# 2015-2016 Colloquium Schedule

## Fall 2016

### A Geometric & Combinatorial Approach to Weighted Voting

**Speaker**: Jason Parsley (Wake Forest University)- October 6, 2016 at 4:40 pm in Robinson Hall 105
- Refreshments in Robinson Hall foyer at 4:20
**Abstract**: Weighted voting refers to the situation where*n*players, each with a certain weight, vote on a yes or no motion. For one side to win, the weights of its players must reach a certain fixed quota*q*. A natural example is a corporation: each stockholder is a player with weight equal to the shares of stock he or she owns. In joint work with Sarah Mason, we describe several combinatorial properties of weighted games. We introduce a geometric approach to weighted voting by constructing a polyhedron for each weighted game. We also form a partially ordered set (a poset) containing all weighted games. Connecting these two perspectives, we prove that the poset is a blueprint for how the polyhedra fit together to form*Cn*, the configuration region of all weights and quotas for*n*players. This talk assumes no background information and is suitable for any undergraduate.

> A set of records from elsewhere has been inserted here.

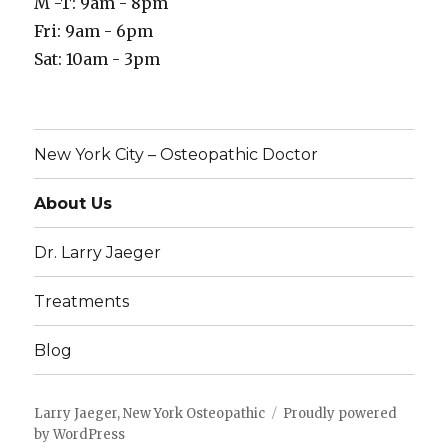
M -T: 9am - 8pm
Fri: 9am - 6pm
Sat: 10am - 3pm
New York City – Osteopathic Doctor
About Us
Dr. Larry Jaeger
Treatments
Blog
Larry Jaeger, New York Osteopathic
Proudly powered
by WordPress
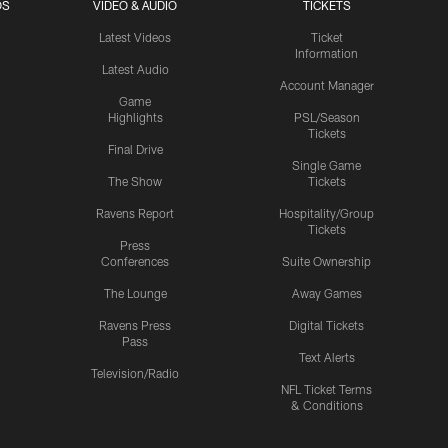
OS
VIDEO & AUDIO
TICKETS
Latest Videos
Ticket
Information
Latest Audio
Account Manager
Game
Highlights
PSL/Season
Tickets
Final Drive
Single Game
The Show
Tickets
Ravens Report
Hospitality/Group
Tickets
Press
Conferences
Suite Ownership
The Lounge
Away Games
Ravens Press
Digital Tickets
Pass
Text Alerts
Television/Radio
NFL Ticket Terms
& Conditions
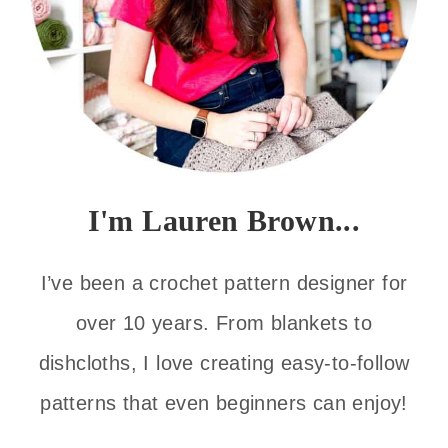
I'm Lauren Brown...
I’ve been a crochet pattern designer for
over 10 years. From blankets to
dishcloths, I love creating easy-to-follow
patterns that even beginners can enjoy!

### What We Did Last Summer (Parents and Family Weekend Event)

**Speakers**: W&L Math students Holly Paige Chaos, Margaret Kallus, Max Rezek and Saimon Islam- September 30th at 4:40 pm in Robinson Hall 105
- Refreshments at 4:20 pm in Robinson Hall foyer
**Abstract**: The students will talk about their summer research.

## Winter 2016

### Monochromatic Solutions of Linear Equations

**Speaker**: Mitchel T. Keller (Washington & Lee University) — Pi Mu Epsilon Induction- March 24, 2016 at 3:35 pm in Robinson Hall 105
- Followed by refreshments in Robinson Hall foyer
**Abstract**: A coloring of the positive integers is a function $f$ from the positive integers to some finite set of colors. For example, if the set of colors is $\{\text{red}, \text{green}, \text{blue}\}$, we might say that $1$ is colored red, $2$ is colored blue, $3$ is colored blue, $4$ is colored blue, ..., $8$ is colored green, $9$ is colored blue, $10$ is colored red, and so on. Given a linear equation with integer coefficients, say $x+y-z = 0$ or $x+y-3z=0$, a monochromatic solution is a solution to the equation in which all of the values are the same color. For example, although $1+2 - 3 = 0$, $(1,2,3)$ is not a monochromatic solution to $x+y-z=0$ in our coloring above, since we have $1$ colored red and $2$ colored blue. However, $(3,9,4)$ is a monochromatic solution to $x+y-3z=0$, since $3$, $4$, and $9$ are all colored blue and $3+9-3\cdot 4=0$. In this talk, we will explore some classical results that help us identify which linear equations with integer coefficients must have a monochromatic solution in*every*coloring of the positive integers.

## Fall 2015

### What I Did Last Summer (Parents and Family Weekend Event)

**Speakers**: W&L Math students Trenten Babcock, Elliot Emadian, Emily Jaekle, Ryan McDonnell, Luke Quigley, and Lewis Sears.- October 2, 2015 at 4:40 pm in Robinson Hall 105
- Refreshments at 4:20 pm in Robinson Hall foyer
**Abstract**: The students will talk about their summer research.